Já existem iniciativas de treinar idosos em lutas marciais para que a pessoa ganhe mais tônus muscular e aprenda a cair, evitando fraturas graves.  Obviamente não é todo mundo que se adapta a esse treinamento. Porém, é possível conseguir força muscular e equilíbrio com outros exercícios.

O problema é tão grave que existe até mesmo o PrevQuedas Brasil (www.prevquedasbrasil.com.br)  um grupo de pesquisa multidisciplinar que reúne profissionais de diversas áreas para ampliar o conhecimento científico e contribuir para a criação de políticas públicas em prevenção e manejo de quedas em idosos.

Mesmo quem goza de saúde e está vivendo a maturidade com autonomia, precisa dar mais atenção a detalhes que podem evitar acidentes durante o dia a dia. Sou do time dos “distraídos venceremos”, mas aprendi a focar numa tarefa de cada vez, assim evito sair de casa pensando se desliguei o fogão ou se deixei a janela aberta. Mas vivo esquecendo as chaves e celular.

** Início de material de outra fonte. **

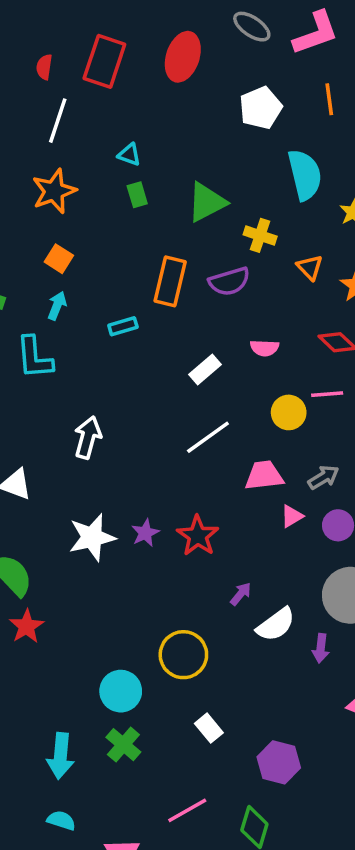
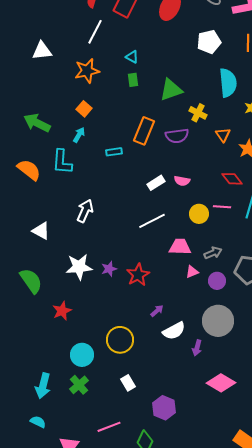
pink semicircle: (265, 348) -> (182, 181), moved
red star: (26, 626) -> (62, 311), moved

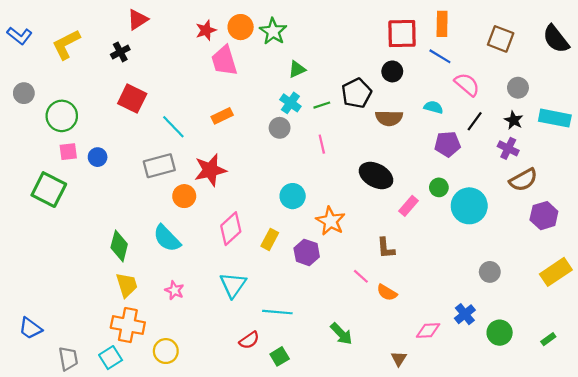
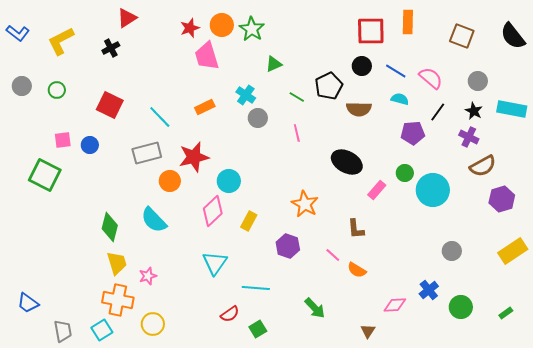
blue line: (440, 56) -> (396, 71), moved
red square: (132, 99) -> (110, 105), moved
cyan cross: (290, 103) -> (246, 95), moved
green line: (322, 105) -> (297, 97), turned 49
green circle: (62, 116) -> (57, 90), moved, size x0.6
cyan circle: (293, 196) -> (229, 181), moved
purple hexagon: (307, 252) -> (288, 246), moved
pink star: (174, 290) -> (148, 276), moved, turned 30

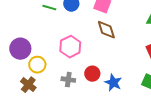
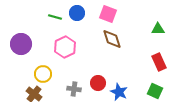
pink hexagon: (70, 47) -> (65, 47), moved
purple circle: (20, 49) -> (21, 44), moved

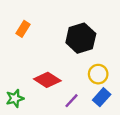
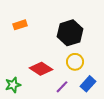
orange rectangle: (23, 29) -> (20, 25), turned 40
yellow circle: (98, 74) -> (75, 62), moved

Os especialistas dizem que uma boa organização da nossa casa diminui, consideravelmente, a chance de acidentes domésticos. Algumas dicas são pertinentes como evitar prateleiras e móveis altos, eliminar barreiras que dificultem o deslocamento em casa, organizar e identificar medicamentos (descartar periodicamente o que estiver vencido), além de instalar barras de segurança e tapetes antiderrapantes no box do banheiro.

Minha mãe foi uma pessoa admirável e até nos defeitos me ensinou em que eu poderia melhorar.  Durante o convívio, percebi que em vez de se adaptar a suas limitações, ela simplesmente as negava. Foi preciso muita conversa para que usasse uma bengala. Ela resistiu algum tempo para fazer qualquer atividade física e também não era muito amiga de tomar água. Pretendo ser o oposto dela, mas só nesses detalhes para melhorar minha condição de vida.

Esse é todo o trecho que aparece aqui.